"LandepNews"
Ali Abdullah Saleh
President of Yemen Ali Abdullah Saleh has agreed on Thursday to sign a peace deal which would allow him to hand over the power to the opposition in exchange for guarantees that he would not be prosecuted for the crackdown during the last few months.
Saleh said that before he signed the peace deal proposed by the Gulf Cooperation Group he needed first guarantees from the countries in the Gulf that he would not be prosecuted, then European guarantees, and finally American guarantees that he would walk away as a free man.
According to this plan, Saleh is to transfer power to the vice president, who will organize free elections. As a result, he is to leave without prosecution.
It is believed that the GCG plan was the basis for a resolution that has been circulated by five permanent members of the UN Security Council. The Western members of the Security Council denied that the Gulf proposal is the basis for the resolution that would be voted against Saleh, but one of them admitted it was the only one proposed so far.
According to Reuters, which obtained one copy of the resolution draft, the document speaks of the accountability to which must be held all who committed acts of violence, abuses and human rights violations, which would endorse the idea that the resolution does not draw on the GCG’s peace deal. The resolution is expected, by some of the western diplomats, to be presented and voted next week.

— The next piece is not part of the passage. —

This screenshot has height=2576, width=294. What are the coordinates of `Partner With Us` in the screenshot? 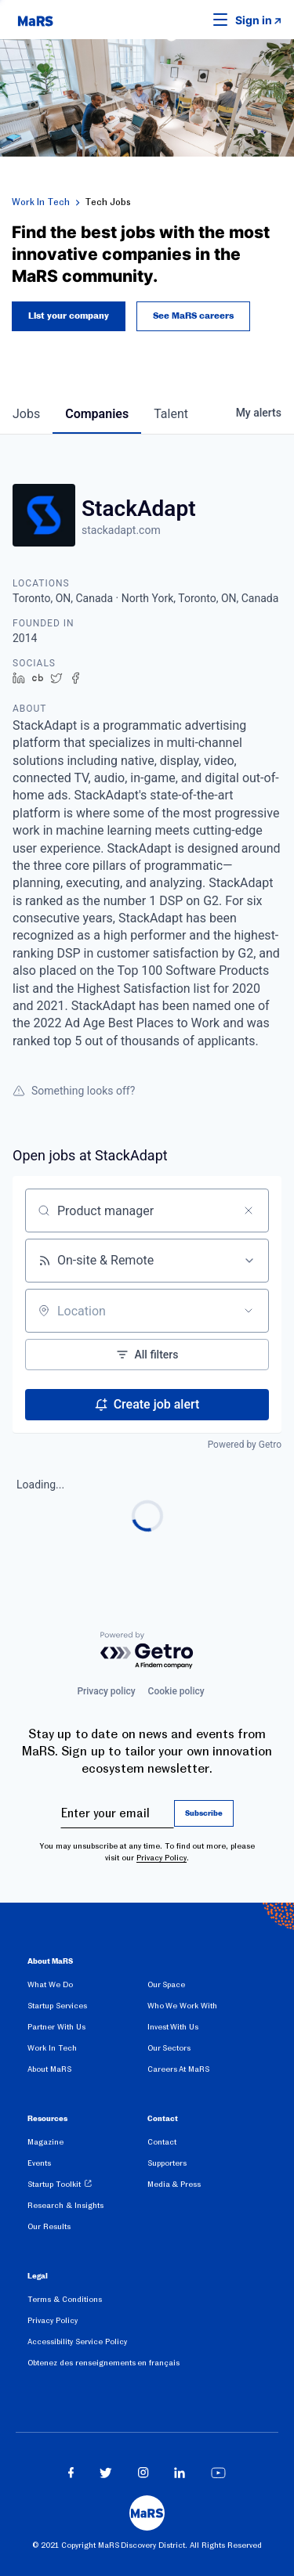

On Tuesday, Nobel Peace Prize winner Tawakul Karman, the Yemeni woman who was awarded for her part in the Yemeni revolution, made a plea by the United Nations not to agree with the plan to let Saleh walk away. She called him a “war criminal,” and added that he must be judged for what he did during these ten months of unrest in the country.
Karman said she planned to make this point in a conversation with the UN secretary general Ban Ki-moon, in a meeting scheduled for Wednesday. Ban said on Tuesday that no immunity would be accepted for what happened in Yemen.

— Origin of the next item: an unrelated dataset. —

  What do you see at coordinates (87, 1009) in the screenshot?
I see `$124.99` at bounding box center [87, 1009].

Saleh was presented with the GCG plan three times and he has rejected it three times. Now he said he would sign only if guarantees are offered to the members of his party too.
Unrest in Yemen started in January soon after the revolution in Tunisia and Egypt. On several occasions president Saleh, who ruled with a iron fist for 33 years, said he would step down and call for elections.
In June he was wounded during an assassination attempt made by the rebels. He went to Saudi Arabia to receive treatment and it was expected that he would not return. Only that he made an unexpected return and the protests against him began anew.